> Materials provided

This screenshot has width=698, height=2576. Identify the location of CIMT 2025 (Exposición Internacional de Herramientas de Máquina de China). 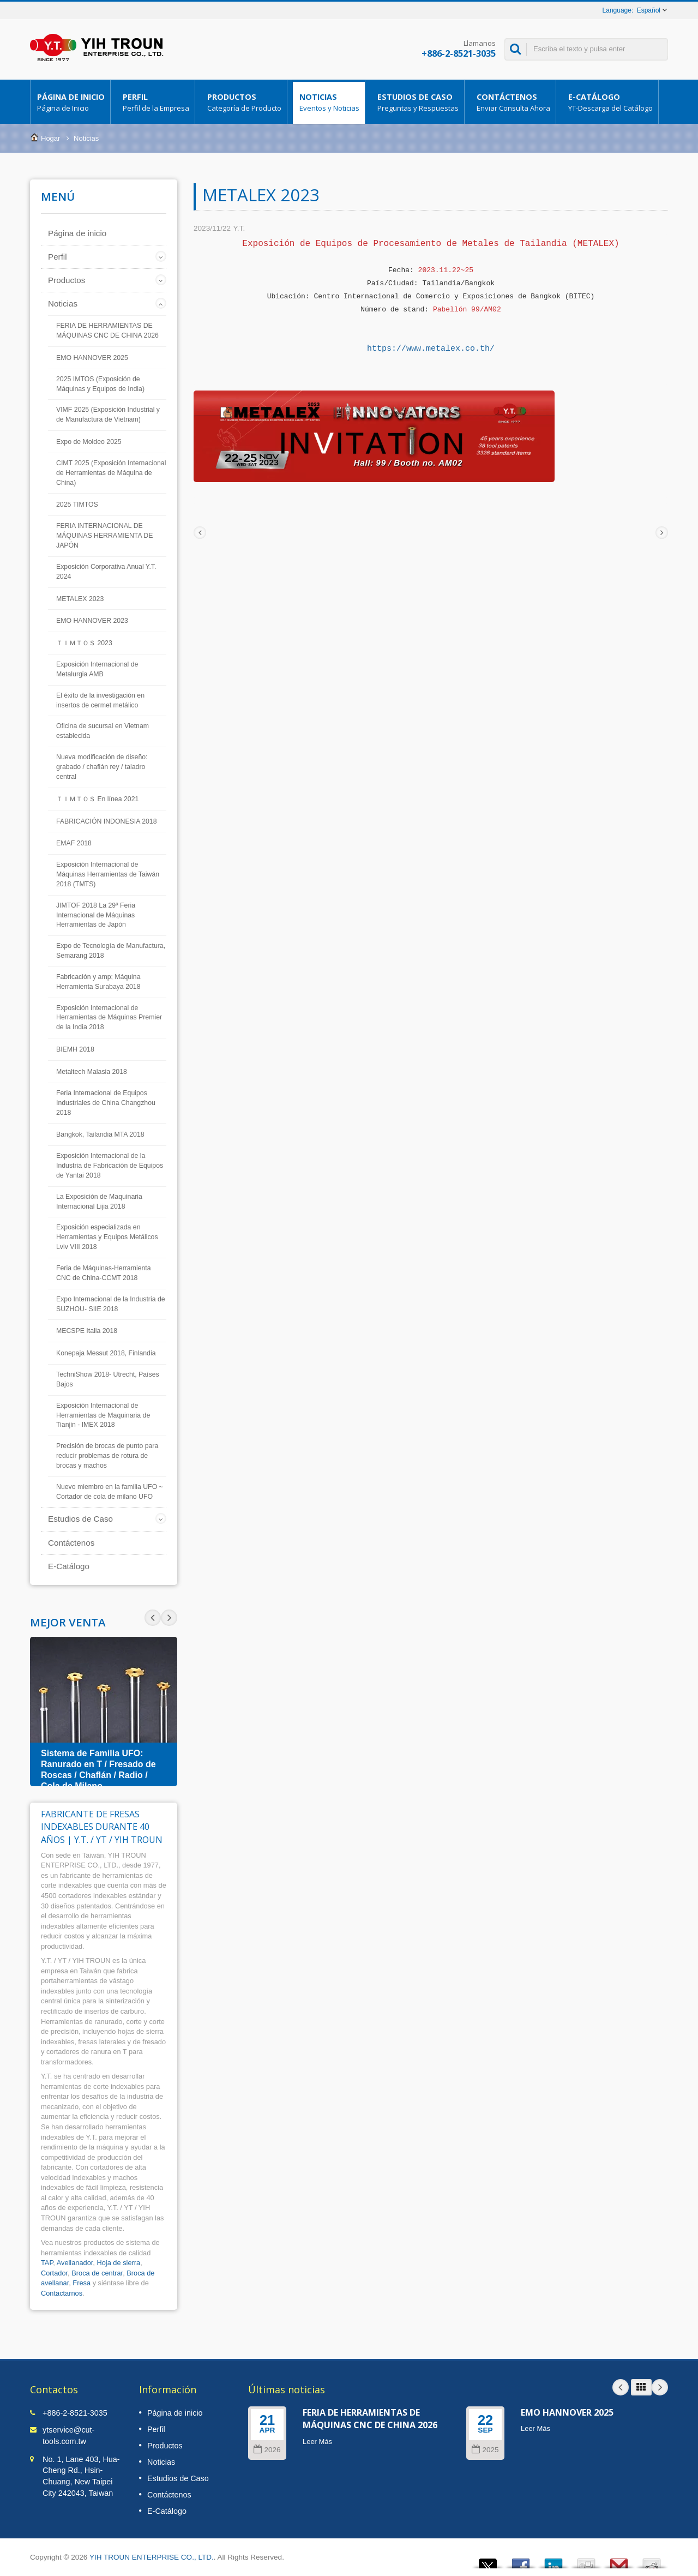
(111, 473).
* * *
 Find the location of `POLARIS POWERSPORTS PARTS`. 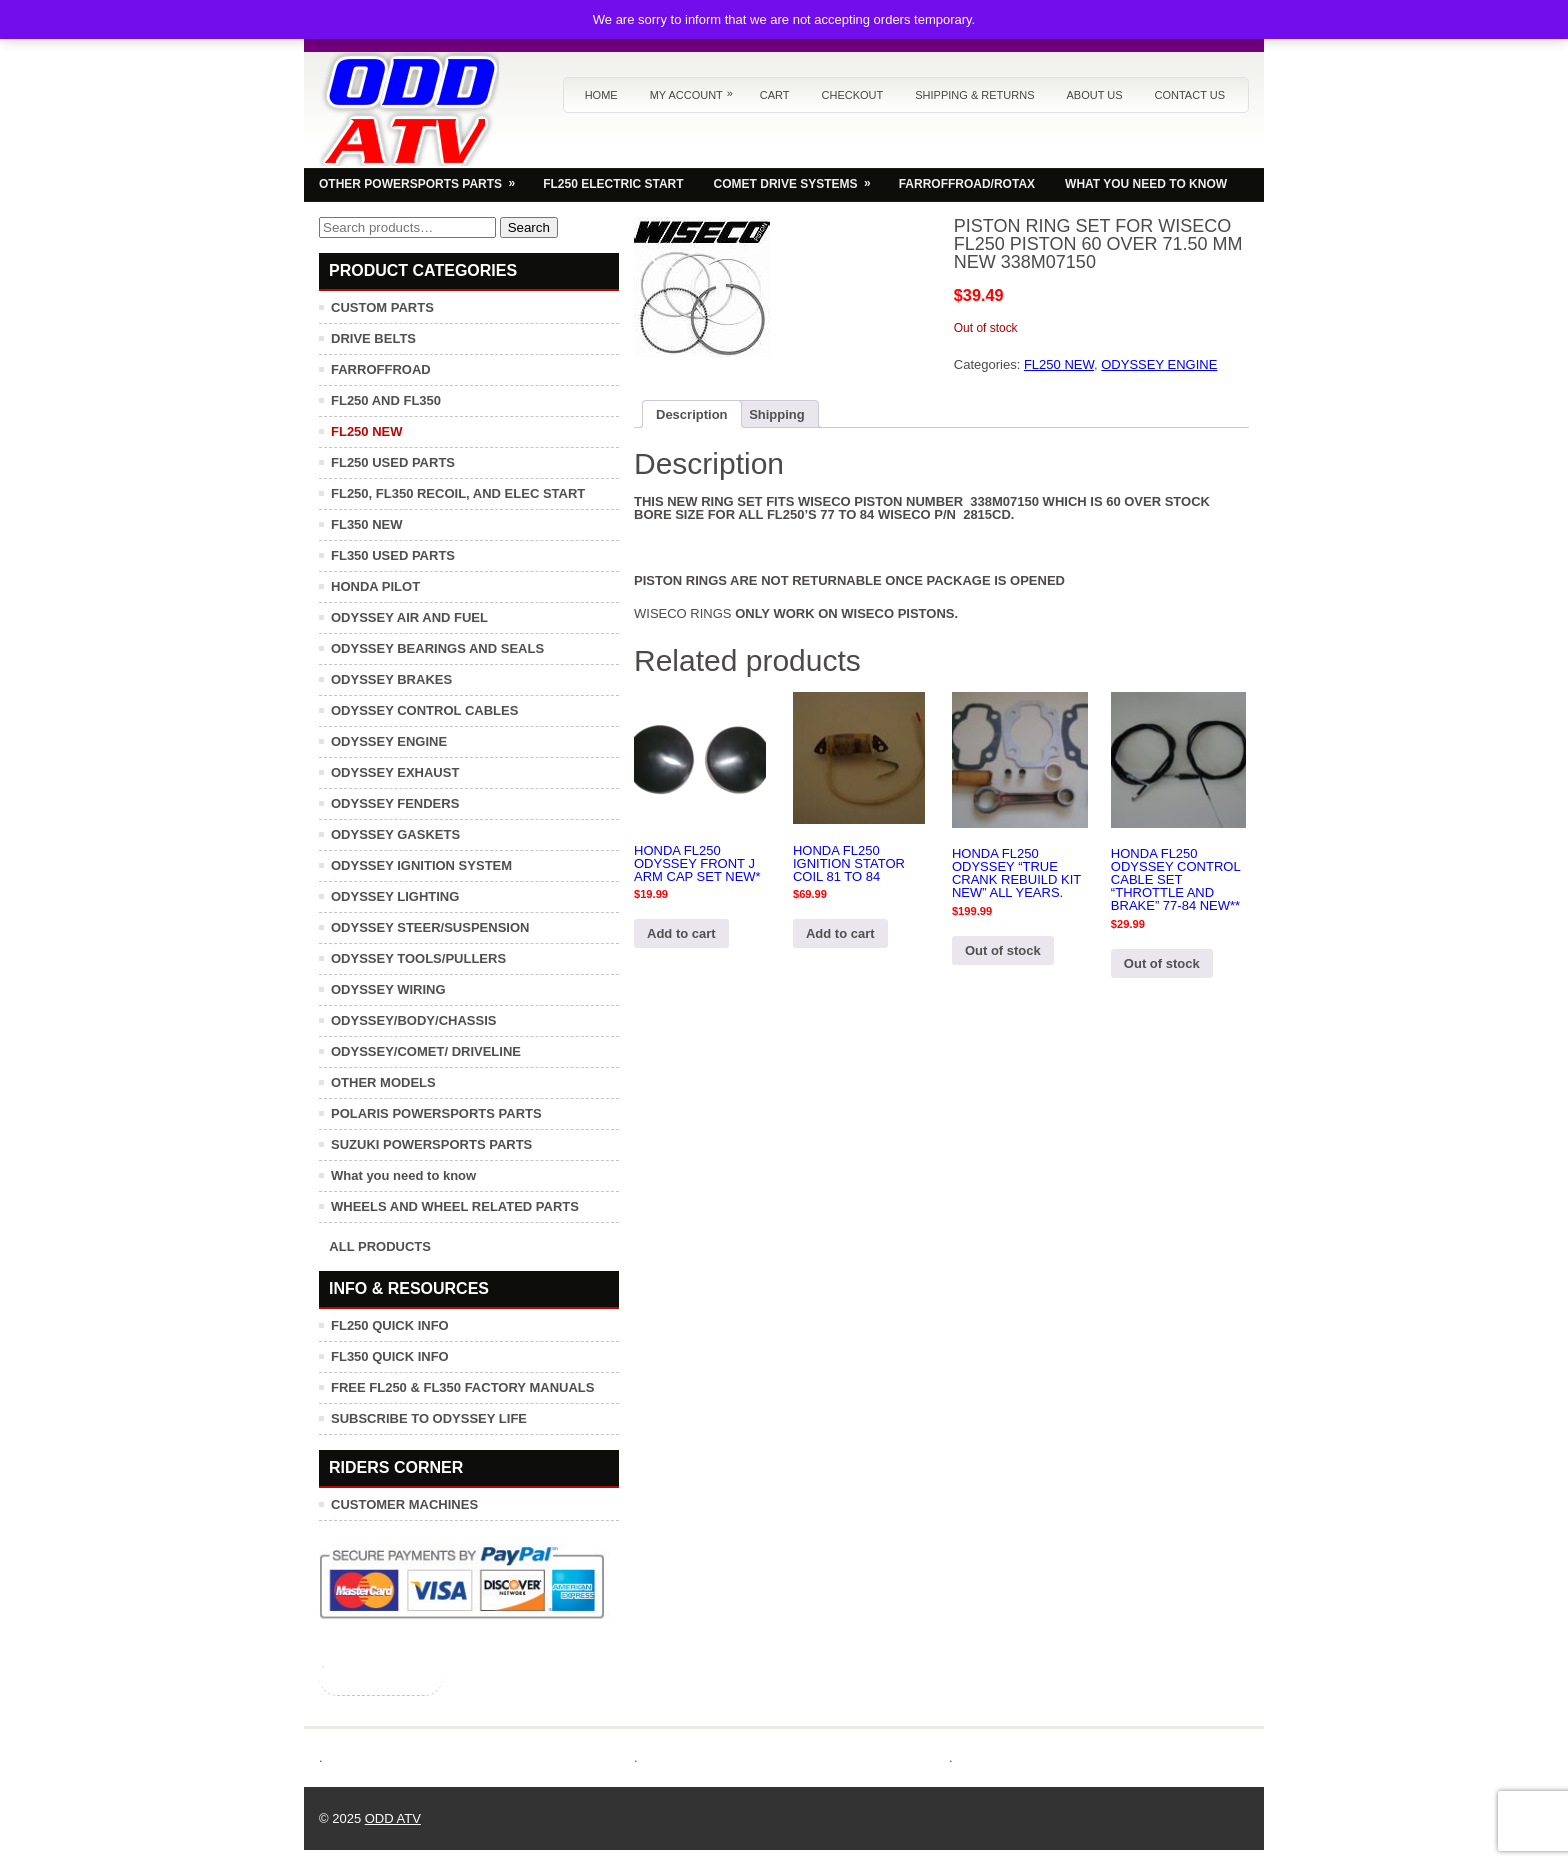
...
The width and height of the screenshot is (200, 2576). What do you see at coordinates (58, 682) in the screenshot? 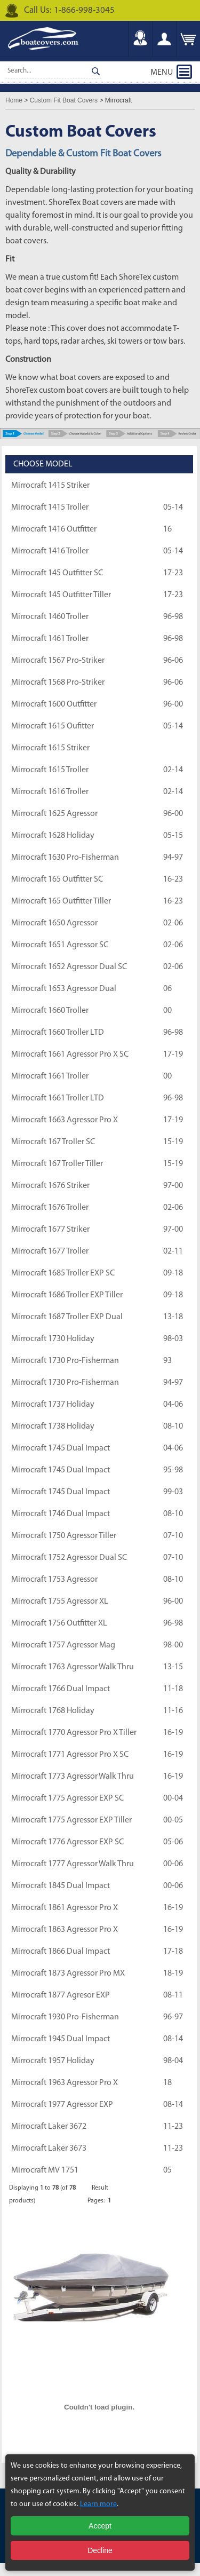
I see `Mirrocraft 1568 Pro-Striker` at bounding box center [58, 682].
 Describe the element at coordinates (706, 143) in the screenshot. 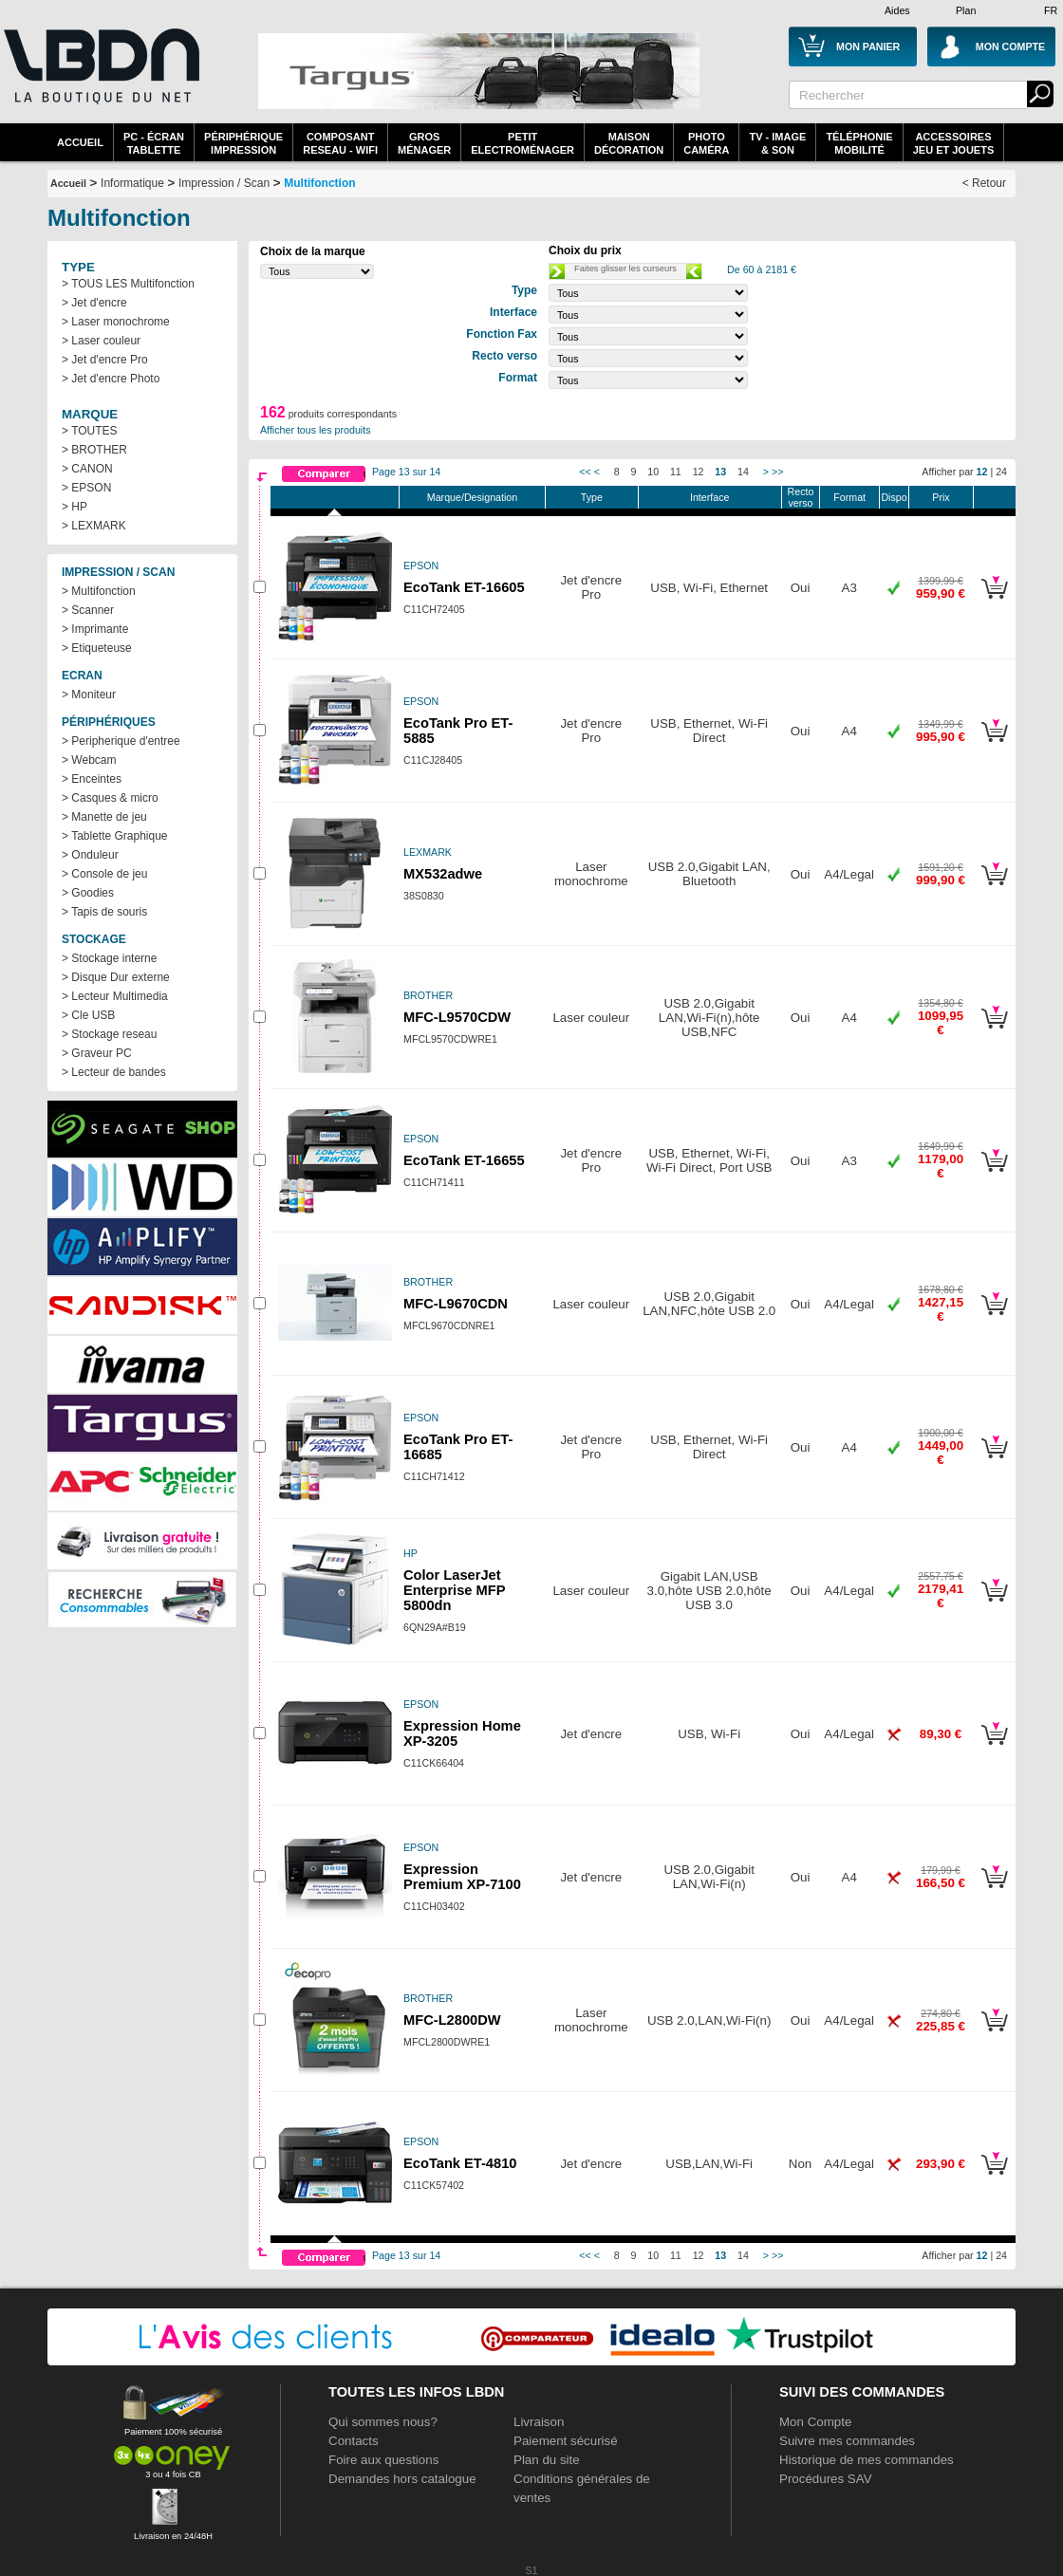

> Exercise details
In the listing above, find the line containing "The width and" and the line containing "Describe the element", then write out both of them and every line between, exactly, with no pictures.

> Exercise result
The width and height of the screenshot is (200, 2576). What do you see at coordinates (58, 682) in the screenshot? 
I see `Mirrocraft 1568 Pro-Striker` at bounding box center [58, 682].
 Describe the element at coordinates (706, 143) in the screenshot. 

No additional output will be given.